A heavy drinker is someone who drinks a lot.
I was actually being polite and saying problem drinker when I meant alcoholic, but I would say that both of those mean someone who HAS to drink a lot.
Example - when I was 22 I was in a distance relationship. We both drank massivley, even more so when we were together - even then we would easily manage more than a bottle of wine each per night, plus i would often have a couple of pints during the day. I think that we both therefore drank a lot and were heavy drinkers.
Anyway, we split up, not over the drinking per se (at least, we didn't think so at the time ...) but we clearly weren't happy and wanted different things. She got a very high-powered career (which she still has) and, while she didn't stop drinking, she didn't let it get in the way of excelling at that career. In other words, she drank less, and she put it second to the rest of her life.

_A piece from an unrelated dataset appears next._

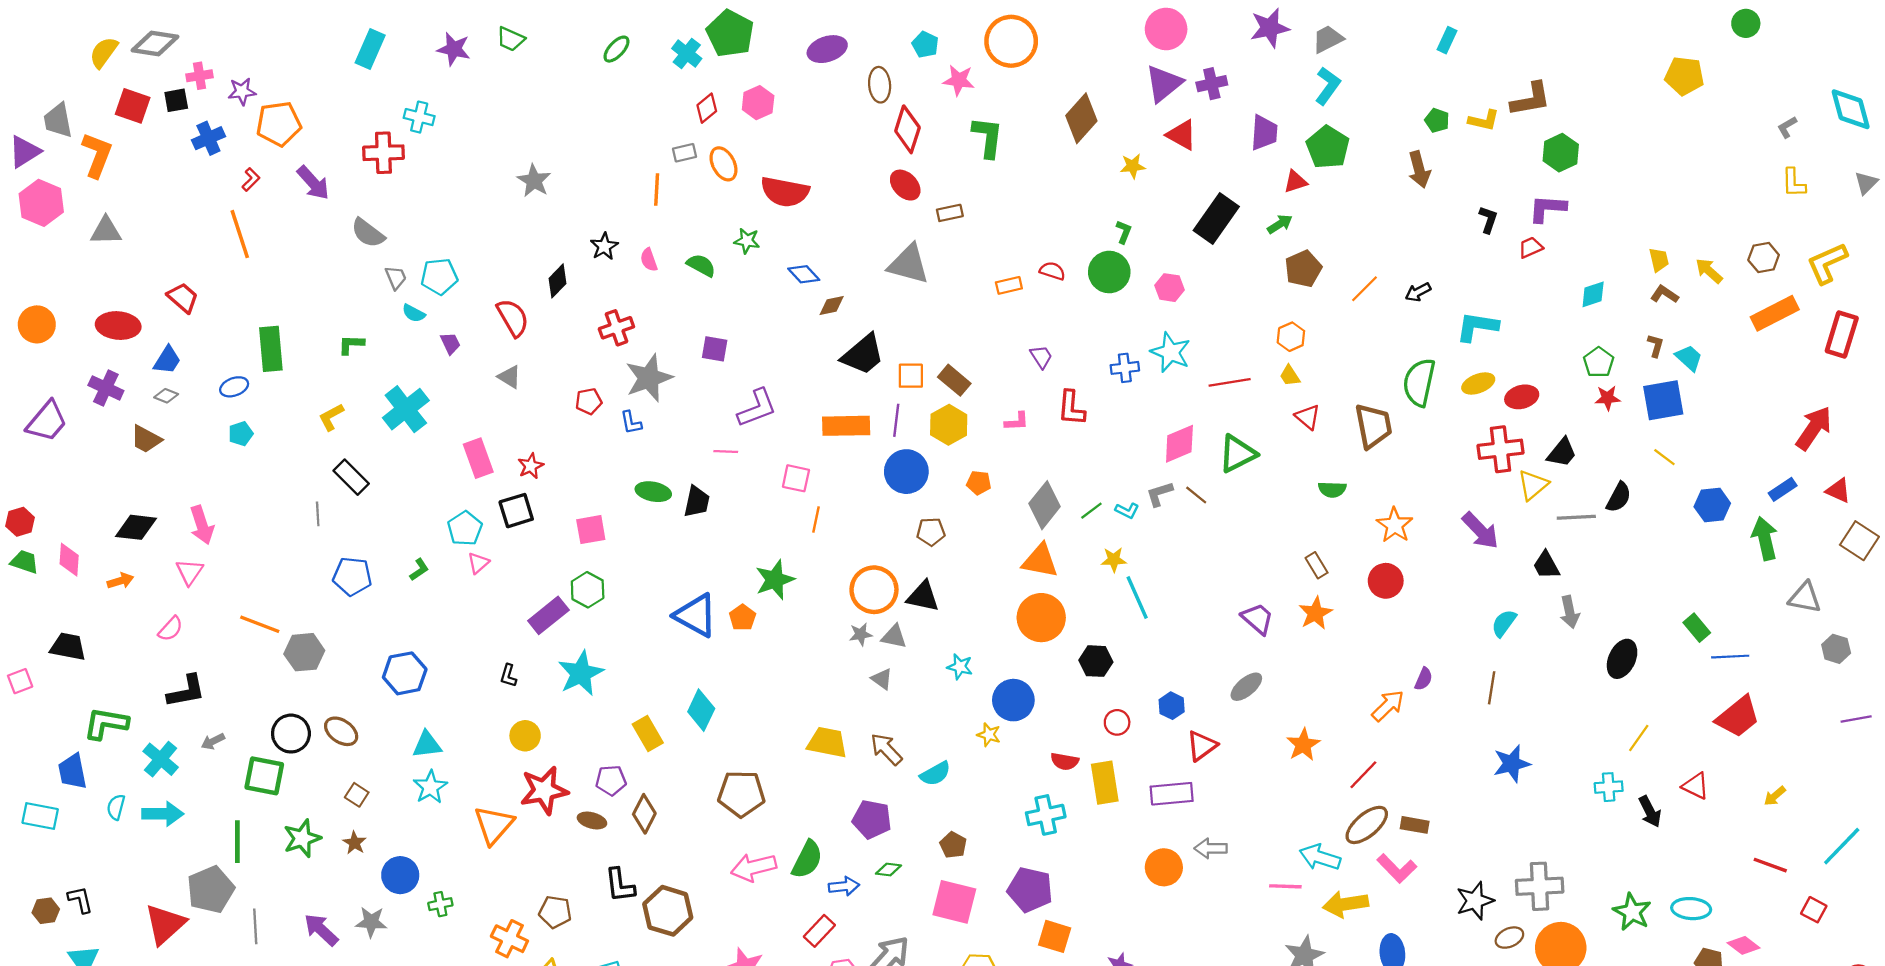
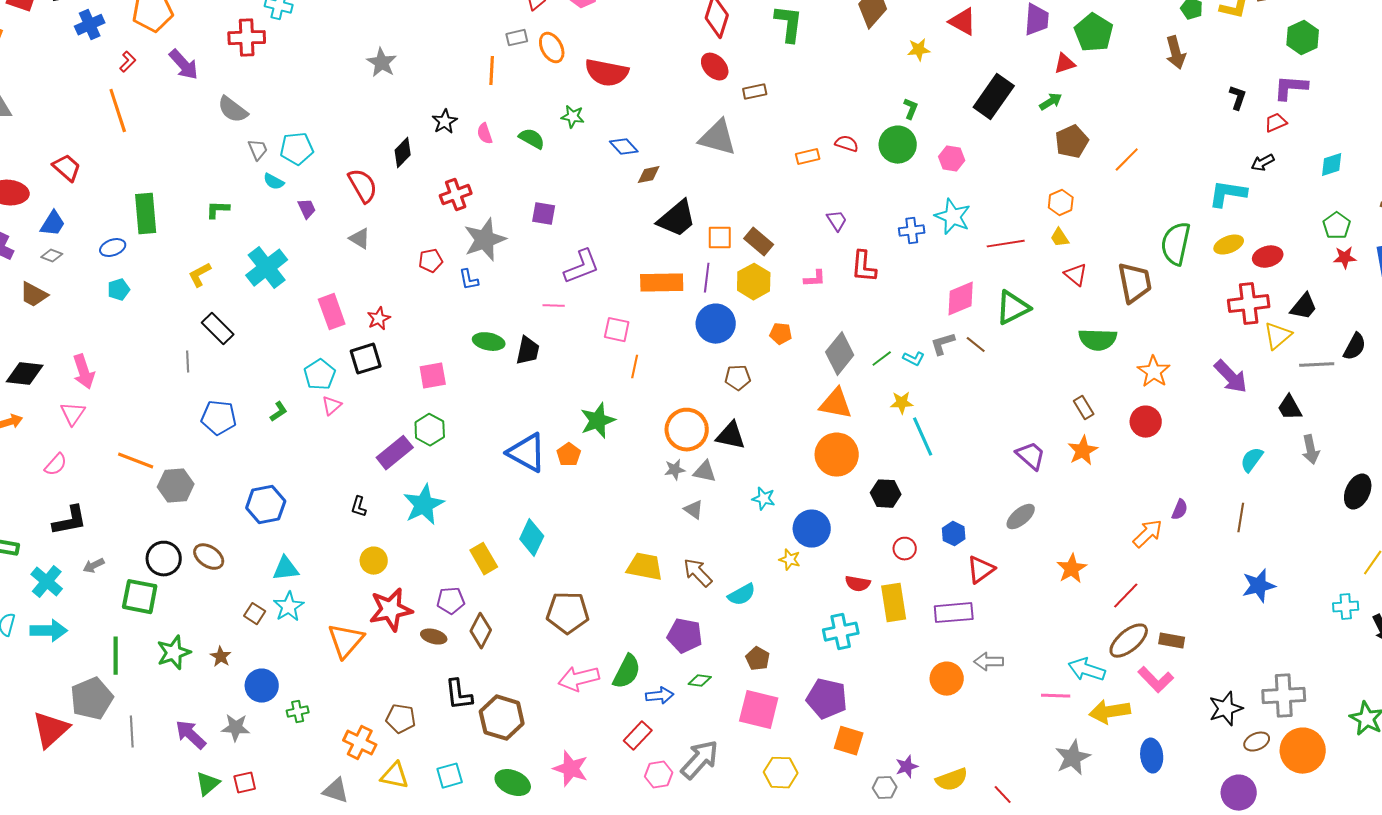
black arrow: (1418, 292) -> (1263, 163), moved
green semicircle: (1332, 489) -> (1098, 340), size x1.5
brown square: (357, 795) -> (255, 614), moved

I put drinking first and fucked my life up royal, to the extent that, as an Oxford graduate who had been destined for an academic teaching and research career, I moved back in with my mum and struggled to hold down a job as a shelf-stacker.
It turned out that I wasn't just a heavy drinker; I was a problem drinker too.
Now this doesn't mean that alcoholics can't succeed in business or the professions. Many do, not least because they tend to be driven to succeed because they often have something to prove. What it does mean is that drink will always come first - if they're not sacrificing work, you can bet they're sacrificing something else, quite often the feelings and safety of those who love or depend on them.
It's akin to the difference between a small eater and an anorexic, a social drug user and a coke addict - when it comes to the crunch, can they change, or will they stick to what they know and damn the consequences?